Jasper County Democrat, Volume 8, Number 38, Rensselaer, Jasper County, 23 December 1905 — ABOLISHING FOOTBALL. [ARTICLE]

ABOLISHING FOOTBALL.

Cincinnati Enquirer; The great danger to the game of football is that there are so many people who “do not know when they have enough.” It has always been a popular game. Our grandfathers liked it and our fathers were still more attached to it. But they would not recognize the football of today. To them it would be an indiscriminate series of sprinting matches, or a GraecoRoman wrestle, or a meeting in the prize ring, or a free fight, rather than the scientific and rational football they used to play. Probably one half of the men and women who attend the big games now would hesitate to confess how little they know about the play; how utterly ignorant they are of the rules; how feeble is their comprehension of the scrambling on the field; and how utterly purposeless is the whole performance. They have paid their money, and it is the fashion, and they are bound to feel that they have been entertained. They are even reconciled to the spectacle of a maimed player carried from the field occasionally, and join in the general admiration of those who remain on the ground, bravely indifferent to the fate of the comrade who has, perhaps, been taken to the hospital. There will be time before the next diabolical encounter to attend the victim’s funeral and to recover mental and physical equilibrium. There may be no funeral, but so numerous are the casualties that when the average observer sees a cripple—some person with bis back bowed and his shoulders caved in—he instinctively asks if he was hurt on the gridiron.

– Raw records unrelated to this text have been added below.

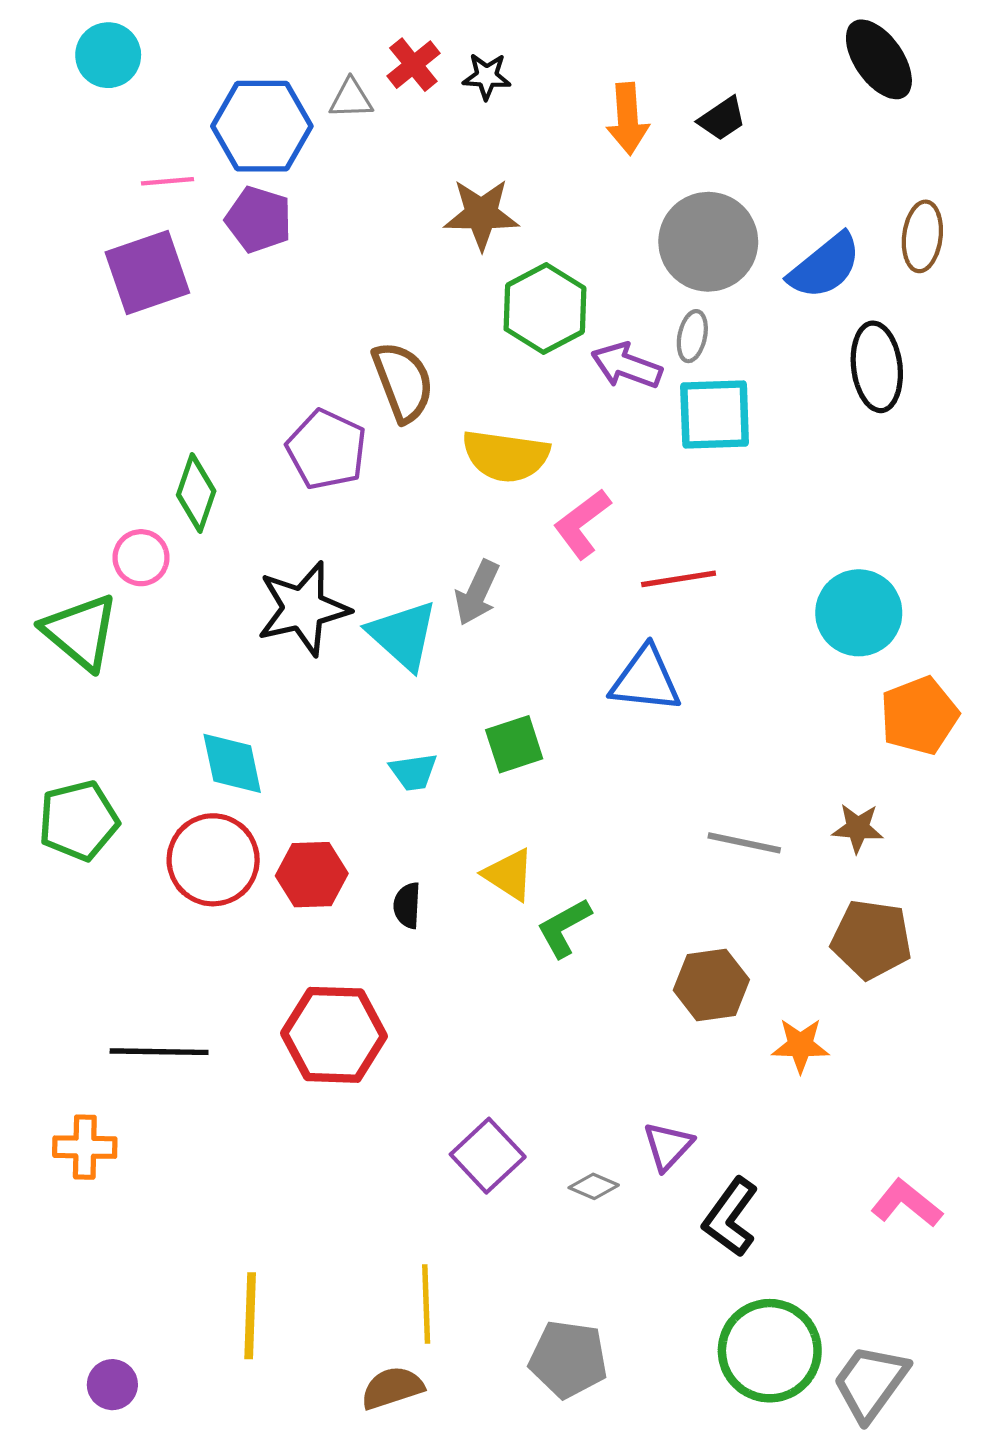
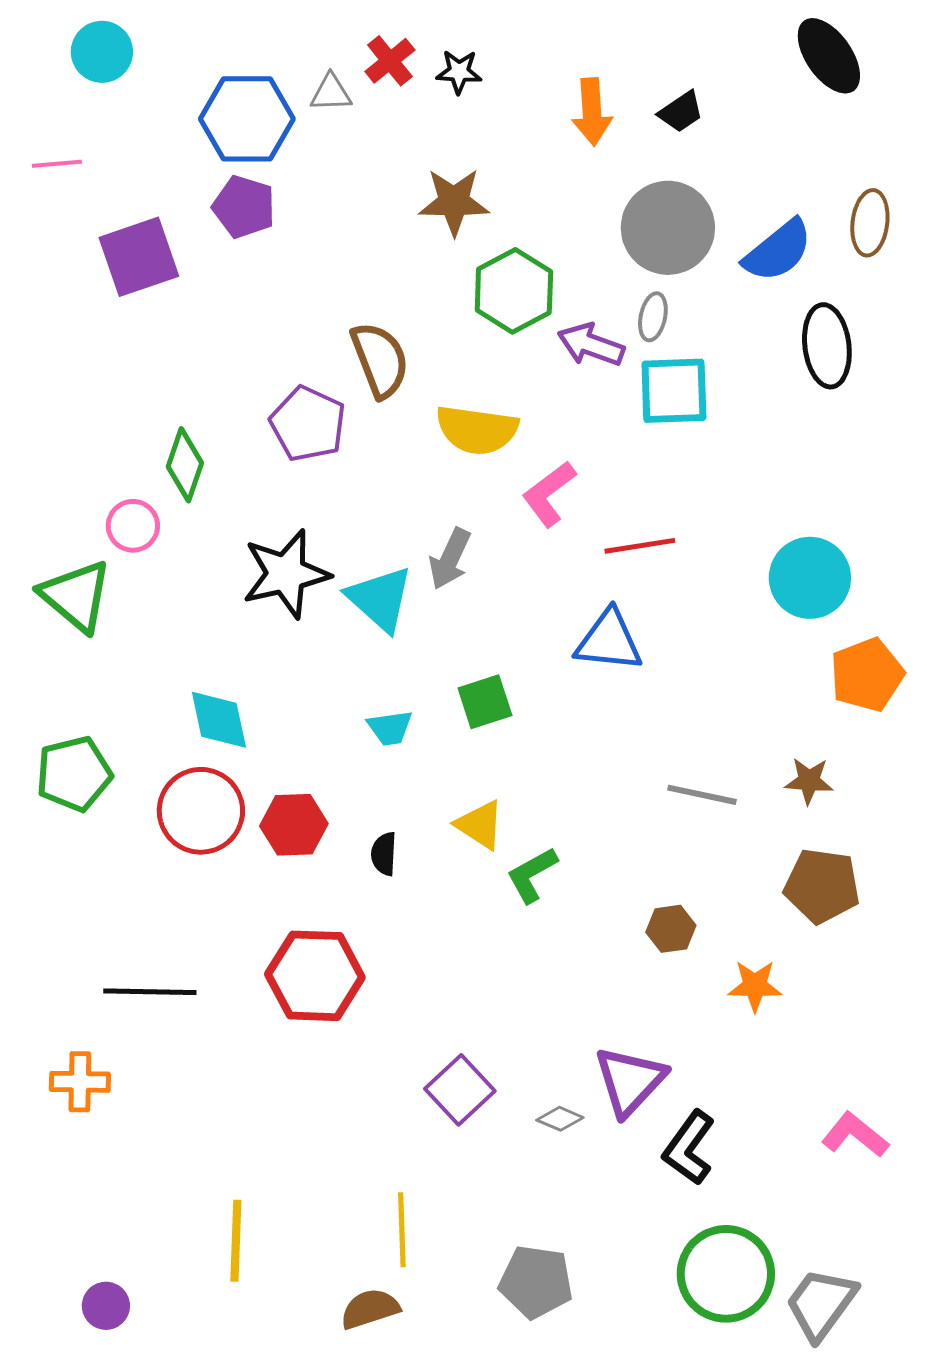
pink line: (168, 181) -> (57, 164), moved
brown hexagon: (711, 985) -> (671, 929), size x0.7
purple triangle: (668, 1146) -> (630, 1081), size x1.5

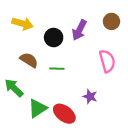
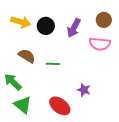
black circle: (54, 38) -> (46, 26), moved
pink semicircle: (107, 61) -> (100, 44), moved, turned 110
green triangle: (38, 108) -> (23, 105), moved, turned -48

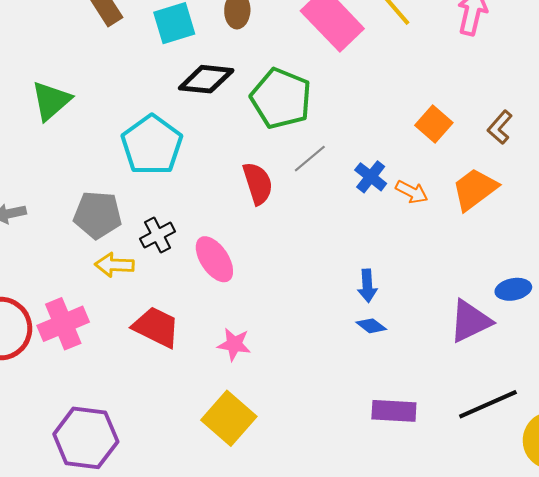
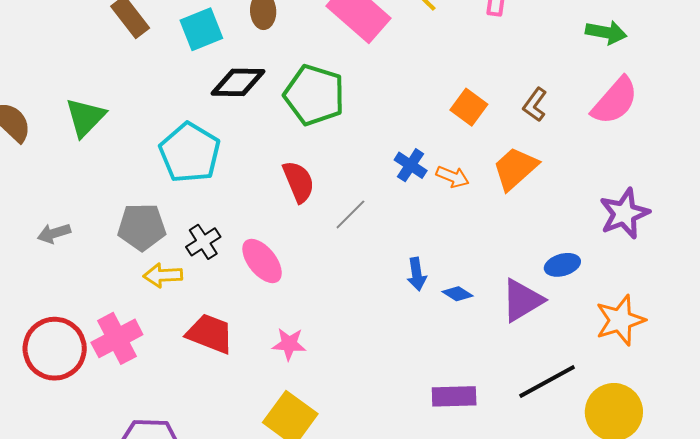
gray line: (310, 159) -> (350, 214), moved
blue diamond: (371, 326) -> (457, 294), moved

There will have to be a modification of the sport in the name of common sense and common humanity. It has been announced that the authorities of Columbia University have decided to abolish football games after the present year. As the active season is over, this means the immediate interdiction of the dreadful performances. This will have a strong influence. Other colleges and universities will have to follow the example, or at least reduce the terrors and dangers of the game. Physical development should go hand in hand with intellectual improvement, but surely the college games can be placed within the limitations of reason and decency. The young men are the hope of the country, but they are perverse. They are released too early from guardianship. Some of them escape too soon from the rigorous discipline of the harness

strap and the shingle. When grave men and delicate ladies pay money to see them destroy , each other, they will take any risk nhat presents itself. If the game cannot be improved and made more rational, the police should be engaged to play the heavy parts.